Peut-être ne faut-il pas en attendre autant des responsables politiques. Qu’au moins
leurs discours et leurs actions soient cohérents. Les paroles du chef de l’Etat appelant
à la "vigilance" contre "les actes odieux et méprisables qui salissent notre
pays" sont les bienvenues. On s’étonne pourtant de l’entendre parler de "nos
compatriotes juifs ou musulmans ou tout simplement des Français", comme s’il y avait
des manières différentes d’appartenir à la communauté nationale. Et l’on se demande aussi
pourquoi, si la volonté politique est sincère, le dispositif de lutte contre les
discriminations raciales par lequel ces actes pouvaient être nommés, dénoncés, jugés
parfois, est depuis deux ans pratiquement enterré.

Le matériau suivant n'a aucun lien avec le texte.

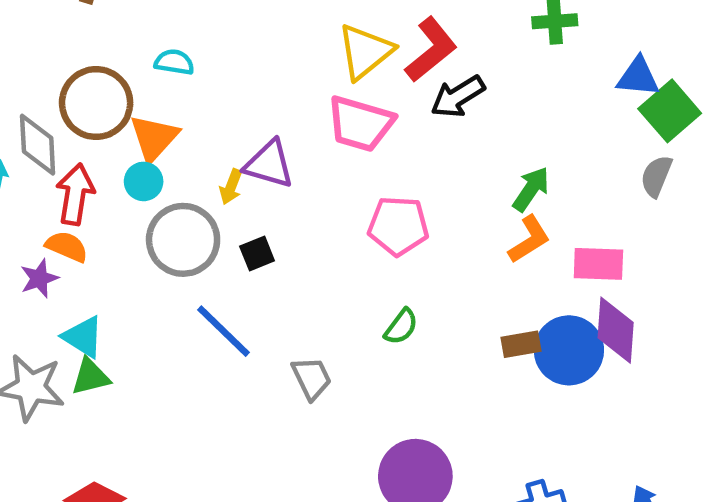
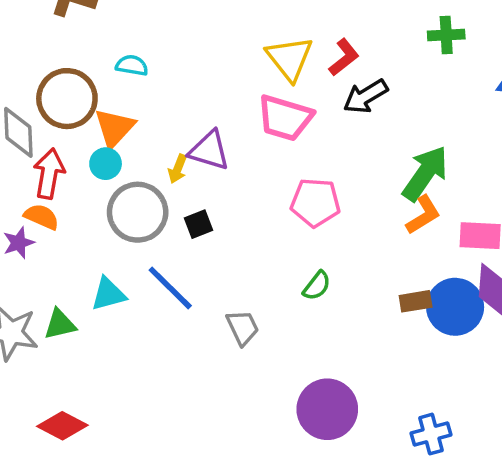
red L-shape: (431, 50) -> (344, 57), size x0.7
yellow triangle: (365, 52) -> (290, 58), turned -30
green arrow: (531, 189) -> (425, 173), size x1.5
cyan triangle: (83, 337) -> (108, 294), moved, turned -48

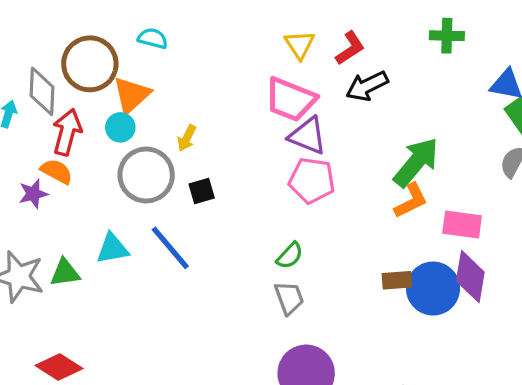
yellow triangle: (290, 58) -> (300, 45), size x0.7
purple triangle: (209, 150) -> (308, 136), moved
green semicircle: (317, 286) -> (290, 256), moved
gray trapezoid: (242, 327) -> (289, 298), moved

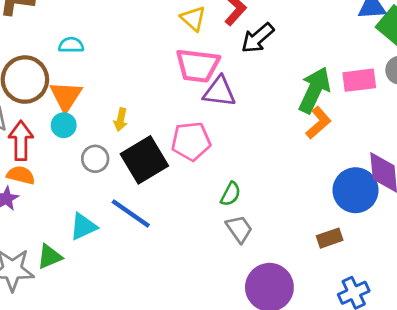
gray circle: (146, 175) -> (95, 159), size x0.6
pink pentagon: (312, 180) -> (191, 141), moved
black square: (202, 191) -> (144, 160), size x2.0
pink rectangle: (462, 225) -> (359, 80), moved
brown rectangle: (397, 280) -> (330, 238), moved

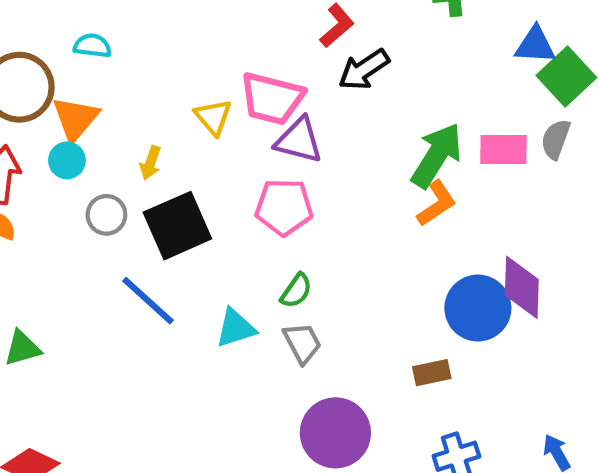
yellow triangle: (193, 19) -> (213, 117), moved
pink pentagon: (191, 141) -> (284, 207), moved
cyan triangle: (83, 227) -> (236, 328), moved

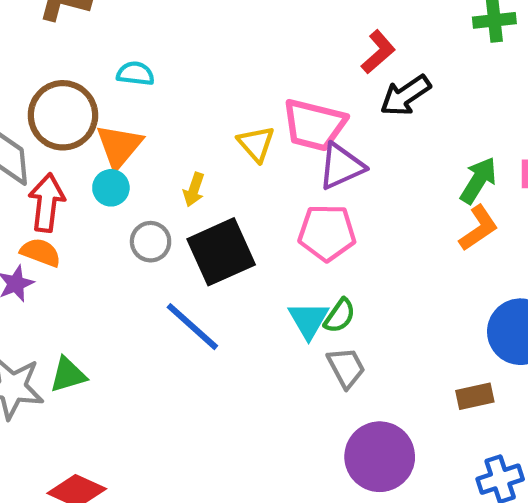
purple triangle: (299, 140) -> (341, 166), turned -38
green arrow: (437, 155) -> (478, 180), size x0.7
cyan triangle: (236, 328) -> (309, 320), moved, turned -42

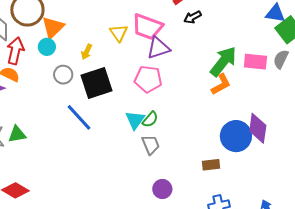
black arrow: (405, 95) -> (193, 17), size x0.7
green arrow: (478, 180) -> (223, 61), size x1.4
purple circle: (380, 457) -> (162, 189), size x0.6

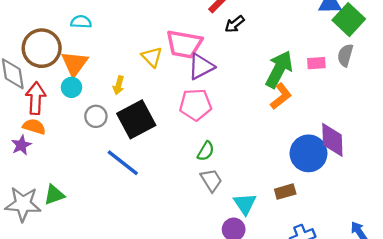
pink rectangle: (255, 62) -> (316, 63), size x0.7
cyan triangle: (135, 120) -> (245, 204), moved

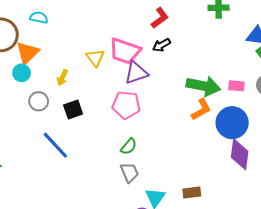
black arrow: (235, 24) -> (161, 45), moved
green arrow: (279, 69) -> (203, 86), turned 64
black square: (136, 119) -> (73, 110), size x0.6
blue circle: (309, 153) -> (232, 123), moved

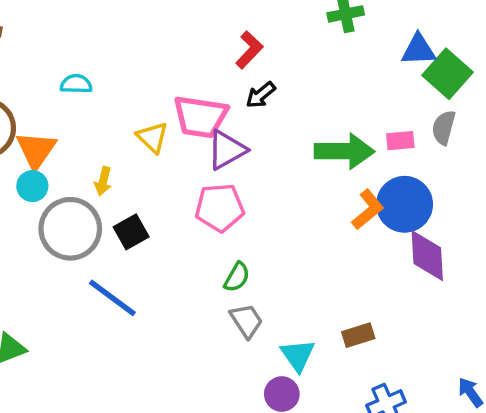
cyan semicircle: (39, 18) -> (76, 84), moved
gray circle: (39, 101) -> (70, 229), size x1.8
orange L-shape: (201, 110) -> (368, 210), moved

A bien y regarder, ce sont deux politiques qui se dessinent. L’une, médiatisée,
s’attache aux seuls faits les plus spectaculaires, mettant en scène une indignation
consensuelle. L’autre, en creux, ignore la violence ordinaire de l’inégalité raciste, qui
s’exerce au quotidien dans le travail et dans le quartier et que l’on peut méconnaître
tant qu’elle ne se retourne pas contre le reste de la société. Les réactions à l’épisode
du RER relevaient de la première. Les Français injustement accusés doivent se contenter de
la seconde. Il n’est pas trop tard pour leur montrer que nous sommes encore capables de
tirer lucidement les véritables leçons de cette pénible hystoire.
Didier Fassin est professeur de sociologie à l’université paris-xiii,
directeur d’études (anthropologie) à l’ehess.